Task inputs:
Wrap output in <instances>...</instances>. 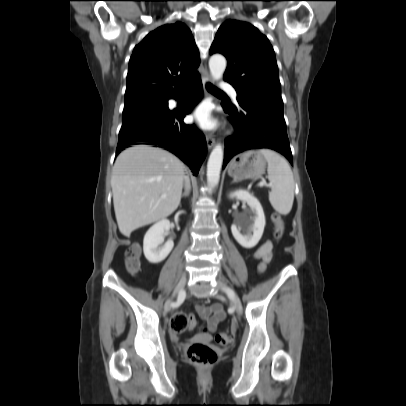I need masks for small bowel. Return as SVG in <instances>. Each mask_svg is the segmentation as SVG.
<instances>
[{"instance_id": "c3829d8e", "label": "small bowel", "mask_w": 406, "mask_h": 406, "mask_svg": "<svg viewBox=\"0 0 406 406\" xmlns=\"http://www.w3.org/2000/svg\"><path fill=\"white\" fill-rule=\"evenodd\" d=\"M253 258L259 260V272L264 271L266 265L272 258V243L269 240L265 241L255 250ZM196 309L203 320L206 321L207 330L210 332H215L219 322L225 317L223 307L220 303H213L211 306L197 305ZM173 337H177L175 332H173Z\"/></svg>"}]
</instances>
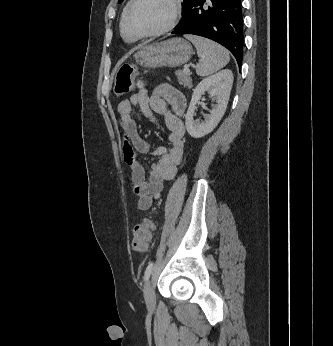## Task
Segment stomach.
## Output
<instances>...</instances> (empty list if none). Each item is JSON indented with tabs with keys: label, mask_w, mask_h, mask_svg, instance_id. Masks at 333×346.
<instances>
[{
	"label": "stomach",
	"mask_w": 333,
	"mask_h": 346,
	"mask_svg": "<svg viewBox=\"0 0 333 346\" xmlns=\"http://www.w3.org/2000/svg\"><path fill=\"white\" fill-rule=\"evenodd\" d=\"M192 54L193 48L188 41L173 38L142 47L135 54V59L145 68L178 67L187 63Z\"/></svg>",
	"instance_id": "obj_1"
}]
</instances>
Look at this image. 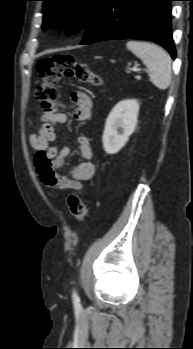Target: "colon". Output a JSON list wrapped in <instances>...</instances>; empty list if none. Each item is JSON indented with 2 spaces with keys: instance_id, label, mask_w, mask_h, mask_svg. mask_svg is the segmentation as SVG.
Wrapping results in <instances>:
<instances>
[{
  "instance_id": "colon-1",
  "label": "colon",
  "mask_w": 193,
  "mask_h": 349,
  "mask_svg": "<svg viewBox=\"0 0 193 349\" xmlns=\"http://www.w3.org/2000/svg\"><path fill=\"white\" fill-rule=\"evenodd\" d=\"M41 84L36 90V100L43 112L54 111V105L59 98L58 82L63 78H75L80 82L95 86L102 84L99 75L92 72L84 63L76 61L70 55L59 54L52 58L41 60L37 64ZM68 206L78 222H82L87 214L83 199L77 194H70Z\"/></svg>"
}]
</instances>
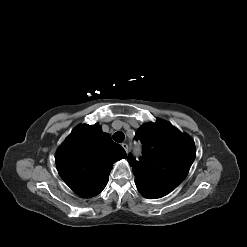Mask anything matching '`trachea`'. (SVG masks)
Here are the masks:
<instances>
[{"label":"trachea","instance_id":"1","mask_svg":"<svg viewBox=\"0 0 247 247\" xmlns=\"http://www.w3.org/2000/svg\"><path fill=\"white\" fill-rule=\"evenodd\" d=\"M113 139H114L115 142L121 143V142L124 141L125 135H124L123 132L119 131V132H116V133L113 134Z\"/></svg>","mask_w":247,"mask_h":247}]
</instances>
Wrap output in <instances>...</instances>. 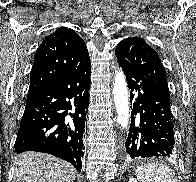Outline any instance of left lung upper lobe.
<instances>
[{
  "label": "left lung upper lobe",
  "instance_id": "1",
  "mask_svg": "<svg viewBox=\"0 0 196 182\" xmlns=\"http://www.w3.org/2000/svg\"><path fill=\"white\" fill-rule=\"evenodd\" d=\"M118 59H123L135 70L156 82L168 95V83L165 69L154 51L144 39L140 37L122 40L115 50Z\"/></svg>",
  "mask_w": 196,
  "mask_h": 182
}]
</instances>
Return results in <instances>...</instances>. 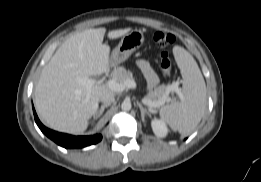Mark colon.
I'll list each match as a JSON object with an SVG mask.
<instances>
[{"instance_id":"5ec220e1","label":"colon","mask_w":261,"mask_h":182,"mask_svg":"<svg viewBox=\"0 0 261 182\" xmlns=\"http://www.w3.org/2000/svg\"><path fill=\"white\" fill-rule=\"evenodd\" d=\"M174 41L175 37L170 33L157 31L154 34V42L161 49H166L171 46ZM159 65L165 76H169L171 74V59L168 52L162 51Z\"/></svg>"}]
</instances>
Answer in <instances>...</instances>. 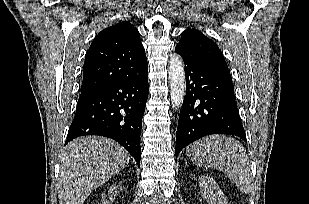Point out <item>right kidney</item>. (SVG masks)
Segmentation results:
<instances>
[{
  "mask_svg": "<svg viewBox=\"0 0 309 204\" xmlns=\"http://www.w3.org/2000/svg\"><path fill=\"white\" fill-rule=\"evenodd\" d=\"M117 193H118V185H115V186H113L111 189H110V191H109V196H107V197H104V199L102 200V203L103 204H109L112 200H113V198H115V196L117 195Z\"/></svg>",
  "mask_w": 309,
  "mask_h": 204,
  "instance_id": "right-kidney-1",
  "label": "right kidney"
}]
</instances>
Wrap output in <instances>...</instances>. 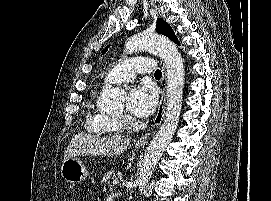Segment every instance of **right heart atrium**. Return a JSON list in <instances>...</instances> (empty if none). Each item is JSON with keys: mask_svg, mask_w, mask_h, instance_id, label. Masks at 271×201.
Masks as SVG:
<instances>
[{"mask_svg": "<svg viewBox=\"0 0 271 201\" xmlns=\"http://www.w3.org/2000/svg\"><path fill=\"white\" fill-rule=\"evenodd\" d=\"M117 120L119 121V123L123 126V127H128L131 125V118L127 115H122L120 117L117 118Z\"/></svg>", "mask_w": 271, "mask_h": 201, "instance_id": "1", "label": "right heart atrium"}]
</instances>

--

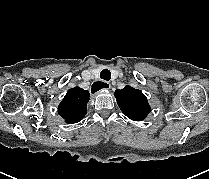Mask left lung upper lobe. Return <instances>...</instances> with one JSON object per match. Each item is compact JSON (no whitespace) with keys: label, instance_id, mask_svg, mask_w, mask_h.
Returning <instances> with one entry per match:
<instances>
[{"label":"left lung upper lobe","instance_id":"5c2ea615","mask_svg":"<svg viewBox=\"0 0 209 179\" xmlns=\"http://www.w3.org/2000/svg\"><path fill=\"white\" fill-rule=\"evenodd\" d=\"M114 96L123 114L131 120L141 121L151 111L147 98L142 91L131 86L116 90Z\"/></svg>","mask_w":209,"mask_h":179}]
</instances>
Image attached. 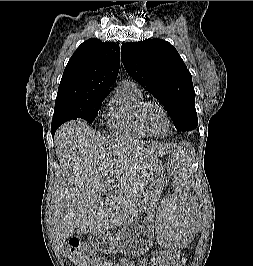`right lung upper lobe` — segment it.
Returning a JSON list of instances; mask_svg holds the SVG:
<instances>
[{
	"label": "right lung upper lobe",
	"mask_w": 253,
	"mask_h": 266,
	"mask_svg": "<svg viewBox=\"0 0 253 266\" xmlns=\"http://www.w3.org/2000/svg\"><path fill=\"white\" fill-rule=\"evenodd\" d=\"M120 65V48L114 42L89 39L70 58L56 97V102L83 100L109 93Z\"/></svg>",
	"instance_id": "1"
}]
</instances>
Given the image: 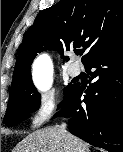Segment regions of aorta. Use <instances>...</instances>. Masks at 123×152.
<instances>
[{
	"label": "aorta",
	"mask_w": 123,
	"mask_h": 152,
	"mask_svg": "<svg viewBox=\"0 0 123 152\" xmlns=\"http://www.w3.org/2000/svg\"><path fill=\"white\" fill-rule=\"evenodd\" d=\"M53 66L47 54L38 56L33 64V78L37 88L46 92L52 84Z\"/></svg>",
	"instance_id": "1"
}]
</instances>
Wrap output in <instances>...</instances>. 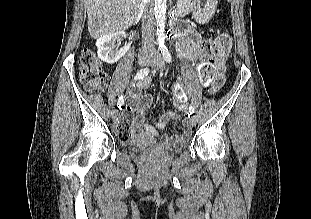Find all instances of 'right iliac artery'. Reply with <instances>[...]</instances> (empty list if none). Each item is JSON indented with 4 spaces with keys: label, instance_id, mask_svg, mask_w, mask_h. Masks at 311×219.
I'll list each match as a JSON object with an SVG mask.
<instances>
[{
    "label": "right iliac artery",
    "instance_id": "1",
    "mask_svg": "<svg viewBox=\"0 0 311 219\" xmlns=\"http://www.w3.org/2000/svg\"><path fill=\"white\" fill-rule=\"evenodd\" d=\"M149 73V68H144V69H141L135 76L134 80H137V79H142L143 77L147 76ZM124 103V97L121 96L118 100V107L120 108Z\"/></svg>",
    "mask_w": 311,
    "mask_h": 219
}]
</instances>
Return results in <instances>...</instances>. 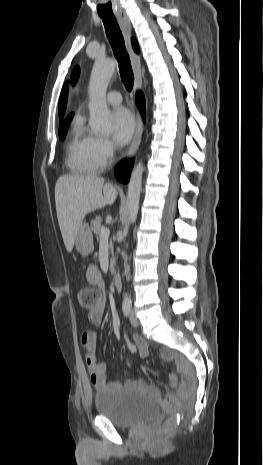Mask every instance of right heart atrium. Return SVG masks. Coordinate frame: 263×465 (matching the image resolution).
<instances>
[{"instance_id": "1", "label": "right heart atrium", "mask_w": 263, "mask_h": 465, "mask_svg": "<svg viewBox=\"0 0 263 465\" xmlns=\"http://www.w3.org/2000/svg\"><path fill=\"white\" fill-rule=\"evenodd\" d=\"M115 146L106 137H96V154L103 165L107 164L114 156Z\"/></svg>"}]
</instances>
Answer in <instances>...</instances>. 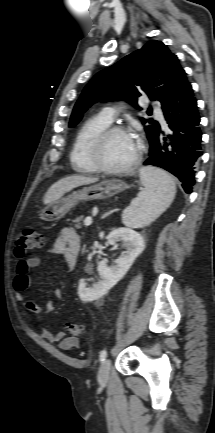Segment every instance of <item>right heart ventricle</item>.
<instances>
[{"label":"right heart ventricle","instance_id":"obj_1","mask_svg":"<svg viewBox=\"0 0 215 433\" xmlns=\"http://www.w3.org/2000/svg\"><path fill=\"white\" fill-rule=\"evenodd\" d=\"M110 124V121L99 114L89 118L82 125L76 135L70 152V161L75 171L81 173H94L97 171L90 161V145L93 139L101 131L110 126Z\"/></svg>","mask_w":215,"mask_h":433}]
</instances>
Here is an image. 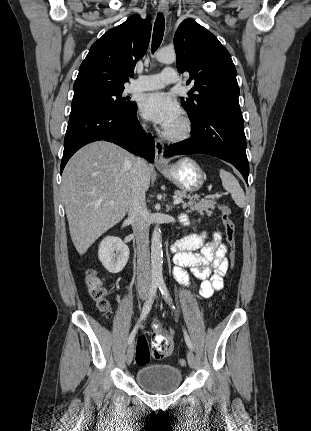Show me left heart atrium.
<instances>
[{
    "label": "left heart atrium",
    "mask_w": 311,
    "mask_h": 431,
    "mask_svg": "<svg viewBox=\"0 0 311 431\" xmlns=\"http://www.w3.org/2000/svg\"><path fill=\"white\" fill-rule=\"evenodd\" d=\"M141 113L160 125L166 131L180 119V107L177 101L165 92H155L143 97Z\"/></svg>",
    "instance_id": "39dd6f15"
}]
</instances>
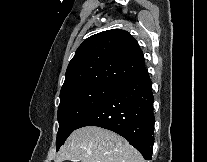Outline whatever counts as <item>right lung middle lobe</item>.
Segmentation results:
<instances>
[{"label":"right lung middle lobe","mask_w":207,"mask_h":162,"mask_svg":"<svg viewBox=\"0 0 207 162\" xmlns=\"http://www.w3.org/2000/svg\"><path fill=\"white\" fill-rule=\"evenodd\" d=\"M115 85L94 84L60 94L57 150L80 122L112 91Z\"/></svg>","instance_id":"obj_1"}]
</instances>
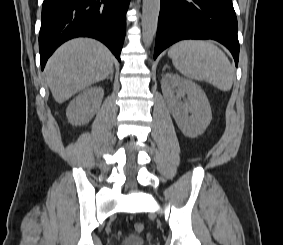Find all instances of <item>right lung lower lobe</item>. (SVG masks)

--

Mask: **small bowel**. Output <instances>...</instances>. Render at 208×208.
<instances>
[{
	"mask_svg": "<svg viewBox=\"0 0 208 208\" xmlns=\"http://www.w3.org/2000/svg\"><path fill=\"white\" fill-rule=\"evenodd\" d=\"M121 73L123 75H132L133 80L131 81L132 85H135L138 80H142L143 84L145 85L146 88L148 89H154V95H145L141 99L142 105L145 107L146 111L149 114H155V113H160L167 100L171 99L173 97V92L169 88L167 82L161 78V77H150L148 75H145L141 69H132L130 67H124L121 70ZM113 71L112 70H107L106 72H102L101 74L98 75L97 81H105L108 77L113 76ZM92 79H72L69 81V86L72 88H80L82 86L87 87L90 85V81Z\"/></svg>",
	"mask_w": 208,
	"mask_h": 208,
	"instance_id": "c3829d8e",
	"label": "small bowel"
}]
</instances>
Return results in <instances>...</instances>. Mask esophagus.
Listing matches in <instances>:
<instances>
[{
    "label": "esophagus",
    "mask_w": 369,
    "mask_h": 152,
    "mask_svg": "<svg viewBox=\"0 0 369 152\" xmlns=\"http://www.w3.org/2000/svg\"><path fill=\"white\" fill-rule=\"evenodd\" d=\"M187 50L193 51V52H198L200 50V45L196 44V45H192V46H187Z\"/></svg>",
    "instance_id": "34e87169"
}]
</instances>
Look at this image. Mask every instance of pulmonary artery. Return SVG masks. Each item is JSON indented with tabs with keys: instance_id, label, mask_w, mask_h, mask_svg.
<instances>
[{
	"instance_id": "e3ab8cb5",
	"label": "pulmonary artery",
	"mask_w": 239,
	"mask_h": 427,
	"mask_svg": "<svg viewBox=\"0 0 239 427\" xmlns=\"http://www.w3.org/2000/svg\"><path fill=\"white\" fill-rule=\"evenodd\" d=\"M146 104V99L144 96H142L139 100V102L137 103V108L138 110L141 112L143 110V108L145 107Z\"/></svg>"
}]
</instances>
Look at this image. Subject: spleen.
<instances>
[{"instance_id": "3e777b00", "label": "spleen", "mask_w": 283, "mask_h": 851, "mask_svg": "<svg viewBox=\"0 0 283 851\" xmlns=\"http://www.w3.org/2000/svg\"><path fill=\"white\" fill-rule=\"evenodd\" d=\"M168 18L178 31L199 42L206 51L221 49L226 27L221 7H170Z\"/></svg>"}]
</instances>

What is needed:
Copy nothing but the lines above that run from the one with "Outline whatever counts" to the one with "Find all instances of <item>right", ends included; pictures stay out.

Result:
Outline whatever counts as <item>right lung middle lobe</item>.
Segmentation results:
<instances>
[{"label":"right lung middle lobe","mask_w":207,"mask_h":162,"mask_svg":"<svg viewBox=\"0 0 207 162\" xmlns=\"http://www.w3.org/2000/svg\"><path fill=\"white\" fill-rule=\"evenodd\" d=\"M115 85L94 84L60 94L57 150L80 122L112 91Z\"/></svg>","instance_id":"obj_1"}]
</instances>
Find all instances of <item>right lung lower lobe</item>. (SVG masks)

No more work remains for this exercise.